Germany has been in political limbo since elections in September, which saw heavy losses for the centrist “grand coalition” that has been ruling the country for the past four years.
Merkel, seeking a fourth term in office, has been looking to form a coalition with the center-left Social Democrats after her center-right bloc lost some support to the far right Alternative for Germany (AfD) Party in the September 24 polls and her attempts to form a three-way tie-up with the pro-business Free Democrats (FDP) and the Greens failed.
Merkel, the 63-year-old leader of the conservative Christian Democratic Union (CDU) Party, and SPD leader will meet for preliminary talks on January 3 ahead of exploratory talks scheduled for January 7 through January 12.

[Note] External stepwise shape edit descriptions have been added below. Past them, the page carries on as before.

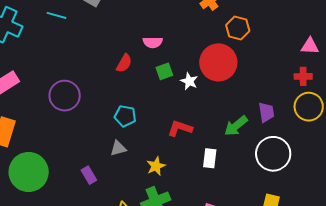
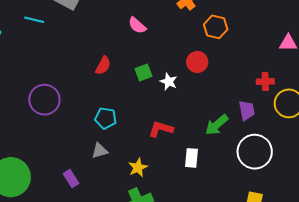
pink semicircle: (153, 42) -> (137, 25), moved, turned 42
red circle: (218, 62) -> (197, 62), size x0.6
red cross: (303, 76) -> (265, 81), moved

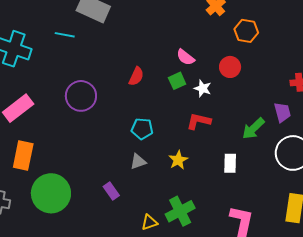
pink semicircle: (137, 25) -> (186, 57), moved
purple circle: (44, 100) -> (81, 96), moved
red L-shape: (161, 129) -> (199, 121), moved
yellow star: (138, 168) -> (178, 160), moved

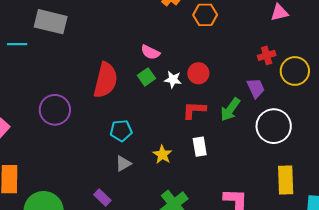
cyan line: (65, 35) -> (17, 44), moved
red circle: (230, 67) -> (198, 73), moved
red semicircle: (136, 76) -> (105, 80), size x1.8
red L-shape: (199, 121) -> (194, 110), moved
white rectangle: (230, 163) -> (200, 147), moved

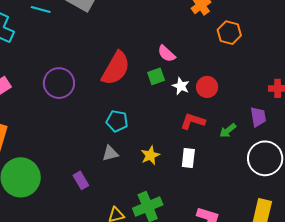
green arrow: (230, 110) -> (228, 131), size x0.7

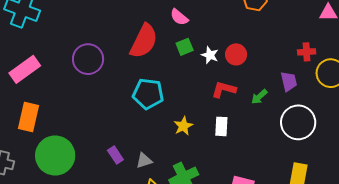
pink semicircle: (167, 54) -> (179, 17), moved
cyan pentagon: (117, 121) -> (148, 94), size x1.4
gray triangle: (110, 153) -> (144, 161), moved

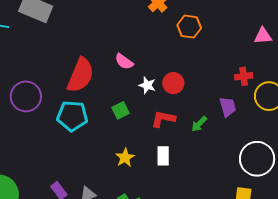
pink semicircle: (179, 17) -> (124, 62), moved
green square: (185, 47) -> (120, 110), moved
cyan pentagon: (148, 94) -> (72, 116), moved
white circle: (298, 122) -> (257, 159), moved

SPD deputy leader Thorsten Schaefer-Guembel said recent comments by some conservatives were “counterproductive for every form of government formation,” adding that the remarks had raised doubts about the will of conservatives to govern together.
He ruled out the possibility that the talks will result in a deal.
“A minority government remains an option, even if Chancellor Angela Merkel doesn’t want to acknowledge that,” Schaefer-Guembel said in an interview published Tuesday in the Passauer Neue Presse newspaper.
He cited differences between the two parties on a number of issues and rejected as “absurd” proposals by some conservatives to cut taxes for high-income earners.
A new opinion poll released on Saturday showed that nearly two-thirds of all Germans would call for Merkel’s resignation if upcoming coalition talks with the SPD also failed.
Merkel’s Bavarian sister party, the CSU, has distanced itself from the SPD through policy papers calling for corporate tax cuts, reductions in benefits for asylum seekers, higher military spending and limits on immigration.